The bottom line: As some species adapt to climate change and others don’t, there will be less diversity in reefs, where all the sizes and shapes of coral provide specialized habitats for fish and other creatures. Interactions among hosts, symbionts, predators and prey would all change in a domino effect, Grottoli said. Reefs would be more vulnerable to storms and disease in general.
It sounds like a bleak picture.
“We’re actually a bit optimistic because we showed that there’s acclimation in a one-year window, that it’s possible,” she said. “In two of our three coral species, we have recovery in six weeks. The paths they took to recovery are different, but they both got there.”
Potential new target found in fight against E. coli
Scientists have identified a protein essential to the survival of E. coli bacteria and consider the protein a potential new target for antibiotics.
In the study, researchers confirmed that this protein, called MurJ, flips a fatty molecule from one side of a bacterial cell membrane to the other. If that molecule isn’t flipped, the cell cannot construct a critical layer that keeps pressurized contents of the cell contained. If those contents aren’t contained, the cell bursts.
E. coli is part of the gram-negative family of bacteria, characterized by an extra membrane, called the outer membrane, that reduces the chances for a drug to penetrate the cell to kill it. Inhibiting MurJ, however, would require getting past just one of the two membranes, meaning it could be an attractive new target for antibiotics in this age of resistant pathogens.
“We have proof of principle that MurJ is actually a valid target because we showed that if we stop it from working, the cells will die within 10 minutes — very quickly,” said Natividad Ruiz, assistant professor of microbiology at Ohio State and a co-lead author of the study.
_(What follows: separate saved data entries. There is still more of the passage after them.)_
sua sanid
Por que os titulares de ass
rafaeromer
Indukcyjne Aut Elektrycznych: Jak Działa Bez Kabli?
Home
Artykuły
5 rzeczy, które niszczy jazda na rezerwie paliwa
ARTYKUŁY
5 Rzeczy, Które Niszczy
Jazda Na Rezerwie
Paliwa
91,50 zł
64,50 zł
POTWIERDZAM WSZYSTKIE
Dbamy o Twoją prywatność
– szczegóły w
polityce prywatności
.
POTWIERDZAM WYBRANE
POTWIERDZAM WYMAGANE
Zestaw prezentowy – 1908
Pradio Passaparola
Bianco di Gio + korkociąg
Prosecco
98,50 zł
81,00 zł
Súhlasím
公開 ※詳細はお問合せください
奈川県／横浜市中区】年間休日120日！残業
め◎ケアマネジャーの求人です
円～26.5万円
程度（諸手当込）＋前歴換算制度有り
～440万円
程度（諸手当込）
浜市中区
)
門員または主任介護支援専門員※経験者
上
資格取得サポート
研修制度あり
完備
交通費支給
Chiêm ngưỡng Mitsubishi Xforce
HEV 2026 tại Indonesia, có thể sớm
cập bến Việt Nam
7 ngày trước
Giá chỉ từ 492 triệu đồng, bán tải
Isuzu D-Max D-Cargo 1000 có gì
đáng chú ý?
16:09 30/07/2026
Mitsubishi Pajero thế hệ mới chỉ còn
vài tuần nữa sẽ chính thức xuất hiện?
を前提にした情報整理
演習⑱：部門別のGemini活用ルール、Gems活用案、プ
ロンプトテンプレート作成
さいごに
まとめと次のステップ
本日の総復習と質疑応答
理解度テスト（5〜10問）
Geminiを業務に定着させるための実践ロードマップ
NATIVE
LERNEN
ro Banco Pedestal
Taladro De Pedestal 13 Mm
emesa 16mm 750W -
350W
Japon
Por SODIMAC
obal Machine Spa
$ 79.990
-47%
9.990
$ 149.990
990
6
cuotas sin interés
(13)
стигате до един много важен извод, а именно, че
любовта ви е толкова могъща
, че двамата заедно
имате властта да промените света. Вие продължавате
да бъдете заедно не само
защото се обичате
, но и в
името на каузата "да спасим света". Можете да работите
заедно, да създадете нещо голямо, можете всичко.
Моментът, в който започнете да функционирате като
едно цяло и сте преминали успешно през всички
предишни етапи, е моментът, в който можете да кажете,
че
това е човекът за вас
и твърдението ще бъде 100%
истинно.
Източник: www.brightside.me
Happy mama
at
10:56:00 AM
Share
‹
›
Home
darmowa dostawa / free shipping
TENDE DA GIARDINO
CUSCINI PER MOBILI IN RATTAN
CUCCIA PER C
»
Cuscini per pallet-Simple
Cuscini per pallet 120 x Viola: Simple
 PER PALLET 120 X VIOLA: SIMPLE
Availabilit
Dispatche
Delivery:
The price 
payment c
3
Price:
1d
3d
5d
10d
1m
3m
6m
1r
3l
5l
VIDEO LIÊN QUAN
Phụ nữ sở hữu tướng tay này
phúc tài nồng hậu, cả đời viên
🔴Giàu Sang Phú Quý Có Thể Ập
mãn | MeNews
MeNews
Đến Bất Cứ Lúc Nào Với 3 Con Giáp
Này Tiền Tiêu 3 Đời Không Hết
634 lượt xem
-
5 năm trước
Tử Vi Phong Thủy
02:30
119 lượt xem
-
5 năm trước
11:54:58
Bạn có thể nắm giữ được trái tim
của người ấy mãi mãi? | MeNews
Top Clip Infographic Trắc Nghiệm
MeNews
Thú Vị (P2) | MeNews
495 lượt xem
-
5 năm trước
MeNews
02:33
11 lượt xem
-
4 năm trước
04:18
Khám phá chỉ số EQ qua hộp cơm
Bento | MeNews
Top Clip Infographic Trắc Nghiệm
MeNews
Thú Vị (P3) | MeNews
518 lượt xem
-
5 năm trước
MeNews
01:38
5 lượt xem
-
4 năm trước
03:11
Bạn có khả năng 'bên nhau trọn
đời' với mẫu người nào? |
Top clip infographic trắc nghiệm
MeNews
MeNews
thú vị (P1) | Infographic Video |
“If you want to develop an antibiotic, it’s important to know a protein’s function. Defining the activity associated with MurJ is a big step toward possibly designing antibiotics that could target it.”
Ruiz co-led the study with Thomas Bernhardt, associate professor of microbiology and immunobiology at Harvard Medical School. The research was published in the July 11 issue of the journal Science.
Discovery expands search for Earth-like planets
A newly discovered planet in a binary star system located 3,000 light-years from Earth is expanding astronomers’ notions of where Earth-like — and potentially habitable — planets can form and how to find them.
At twice the mass of Earth, the planet orbits one of the stars in the binary system at almost exactly the same distance from which Earth orbits the sun. However, because the planet’s host star is much dimmer than the sun, the planet is much colder than the Earth — a little colder, in fact, than Jupiter’s icy moon Europa.
Four international research teams, led by professor Andrew Gould of Ohio State, published their discovery in the July 4 issue of Science.
The study provides the first evidence that terrestrial planets can form in orbits similar to Earth’s. Although this planet itself is too cold to be habitable, the same planet orbiting a sun-like star in such a binary system would be in the so-called “habitable zone” — the region where conditions might be right for life.
“This greatly expands potential locations to discover habitable planets in the future,” said Scott Gaudi, professor of astronomy at Ohio State. “Half the stars in the galaxy are in binary systems. We had no idea if Earth-like planets in Earth-like orbits could even form in these systems.”
Very rarely, the gravity of a star focuses the light from a more distant star and magnifies it like a lens. Even more rarely, the signature of a planet appears within that magnified light signal.
When the astronomers detected this new planet, they could document that it produced two separate signatures — the primary one, and a secondary one that had previously been only hypothesized to exist.